Representation learning of RNA velocity reveals robust cell transitions

Abstract

Significance The recently introduced RNA velocity methods, by leveraging the intrinsic RNA splicing process, have shown their unique capability of identifying the directionality of the cell differentiation trajectory. However, due to the minimal amount of unspliced RNA contents, the estimation of RNA velocity suffers from high noise and may result in less reliable trajectories. Here, we present Velocity Autoencoder (VeloAE), a tailored autoencoder to denoise RNA velocity for more accurate quantification of cell transitions. Through various biological systems, we demonstrate its effectiveness for correcting the inferred trajectory and its interpretability for linking the learned dimensions to underlying biological processes. RNA velocity is a promising technique for quantifying cellular transitions from single-cell transcriptome experiments and revealing transient cellular dynamics among a heterogeneous cell population. However, the cell transitions estimated from high-dimensional RNA velocity are often unstable or inaccurate, partly due to the high technical noise and less informative projection.

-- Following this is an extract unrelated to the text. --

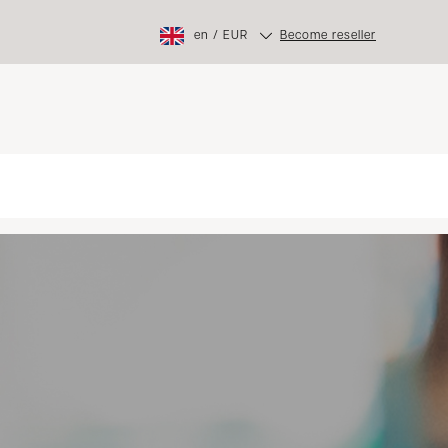
en
/
EUR
Become reseller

Here, we present Velocity Autoencoder (VeloAE), a tailored representation learning method, to learn a low-dimensional representation of RNA velocity on which cellular transitions can be robustly estimated. On various experimental datasets, we show that VeloAE can both accurately identify stimulation dynamics in time-series designs and effectively capture expected cellular differentiation in different biological systems. VeloAE, therefore, enhances the usefulness of RNA velocity for studying a wide range of biological processes.